Monoclonal antibodies & PCSK9 pathway: Therapeutic Implications for CVDLiterature - Catapano AL, Papadopoulos N. - Atherosclerosis. 2013 Feb 8. doi: 10.1016/j.atherosclerosis.2013.01.044.
The safety of therapeutic monoclonal antibodies: Implications for cardiovascular disease and targeting the PCSK9 pathway.
Catapano AL, Papadopoulos N.
Atherosclerosis. 2013 Feb 8. doi: 10.1016/j.atherosclerosis.2013.01.044.
Although good results in lowering the incidence of CV events can be obtained by lowering LDL-C, part of the patient population fails to reduce their LDL-C to recommended levels, or does not tolerate the commonly used statins. Thus, new treatment strategies are required. One of the approaches currently being developed is the use of monoclonal antibodies (mAbs).
mAbs have become established therapies for a number of disorders, including cancer and immunological diseases. Much effort has already been dedicated to studying mechanisms of distribution, potency, specificity, immunogenicity and dosing frequency.
To date, the only mAb licensed for the treatment of CV-related disorder is abciximab, which is used after PCI and for unstable angina. A newly developed class of mAbs targets PCSK9 (see below), which has the potential to manage CV risk in patients in whom existing therapies fail to lower LDL-C.
We here summarise the main points outlined in this review.
mAbs can directly interact with a target and change its biological function or they can interact with cell surface receptors, which then induce immune-mediated downstream effects, such as cytotoxicity.

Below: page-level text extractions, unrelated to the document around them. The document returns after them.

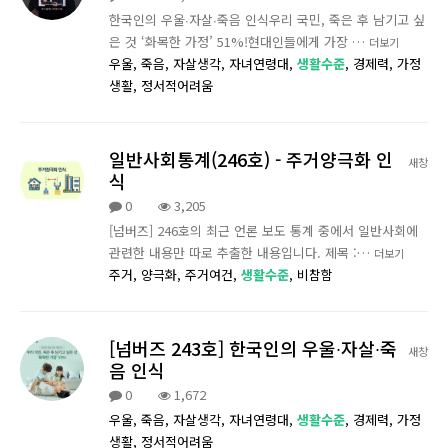
한국인의 우울∙자살∙죽음 인식우리 국민, 죽은 후 남기고 싶
은 것 ‘화목한 가정’ 51%!현대인들에게 가장 …
더보기
우울,
죽음,
자살생각,
자녀연령대,
생활수준
,
경제력,
가정
생활,
정서적어려움
일반사회통계(246호) - 주거양극화 인
새창
식
0
3,205
[넘버즈] 246호의 최근 언론 보도 통계 중에서 일반사회에
관련한 내용만 따로 추출한 내용입니다. 제목 :…
더보기
주거,
양극화,
주거여건,
생활수준
,
비참함
[넘버즈 243호] 한국인의 우울∙자살∙죽
새창
음 인식
0
1,672
우울,
죽음,
자살생각,
자녀연령대,
생활수준
,
경제력,
가정
생활,
정서적어려움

Alternatively, when a mAb is bound to its targets, the complement system can be activated, with subsequent induction of cytotoxicity.
How do mAbs work?
First generation therapeutic mAbs were made in mice. Patients treated with murine immunoglobulins often developed human antimouse antibodies (HAMAs), resulting in rapid mAb clearance. A solution for this problem was the fusion of a mouse antigen-binding domain to a human constant domain. These chimeric and humanised mAb caused less HAMA formation, but also decreased binding affinity. More recently, fully human mAbs have been produced, which show less immunogenicity than murine and chimeric mAbs. Already nine fully human mAbs have been approved for therapeutic use in Europe and the United States.
How are they made?
The direct interaction with the target molecule and/or processes may result in adverse effects (AE). AEs could be due to the intended pharmacological action of the mAb, or mAbs may cause toxicity by interacting with the target antigen outside the target tissue. Furthermore, off-target, non-specific toxicity can be observed, such as hypersensitivity reactions thought to be related to immunogenicity of mAbs. This risk has greatly been reduced, but not entirely eliminated, by the development of fully-human mAbs.
Primary safety concerns
Overall, the risk of serious adverse drug reactions with mAbs is generally low. mAbs are generally well-tolerated and safety profiles seem relatively stable over time.
The first mAbs have been developed for treatment of CVD or its risk factors:
mAbs for the treatment of CVD
- Abciximab: inhibits platelet cross-linking and aggregation by targeting glycoprotein IIb/IIIa, thus reducing blood coagulability, to be used in patients undergoing PCI. It is a chimeric mAb, which likely explains its off-target, non-specific AEs. Specific AEs are also seen, such as increased risk of bleeding and thrombocytopaenia.
- PCSK9 mAbs: target proprotein convertase subtilisin/kexin type 9 (PCSK9). This serine protease is responsible for post-transcriptional regulation of LDL-receptor (LDLR) levels. PCSK9 normally binds to the LDLR and stimulates its internalisation and degradation. Reduced availability of LDLR leads to higher plasma LDL-C.
- Thus, blocking the interaction between PCSK9 and LDLR by mAbs targeted against PCSK9 will likely reduce CV risk in people with hypercholesterolaemie. It is anticipated that PCSK9 mAbs may also increase the lipid-lowering efficacy of statins.
Genetic variation in the PCSK9 gene can influence affinity to LDLR and thereby plasma cholesterol levels, with concomitantly altered coronary heart disease risk. Both gain-of-function and loss-of-function PCSK9 mutations have been described, leading to increased and reduced CV risk respectively.
Efficacy and safety of PCSK9 mAbs
Pre-clinical studies with several PCSK9 mAbs developed by several pharmaceutical companies showed a promising reduction of serum cholesterol in several species (rodents, primates).
Phase I trials in healthy subjects and hypercholesterolaemie showed that PCSK9 mAbs are generally well-tolerated and significantly reduce LDL-C (study details are discussed in the review).
The first phase II clinical studies have recently been completed, studying different dosing regimens as well as combination therapies with statins. Details are discussed in the review.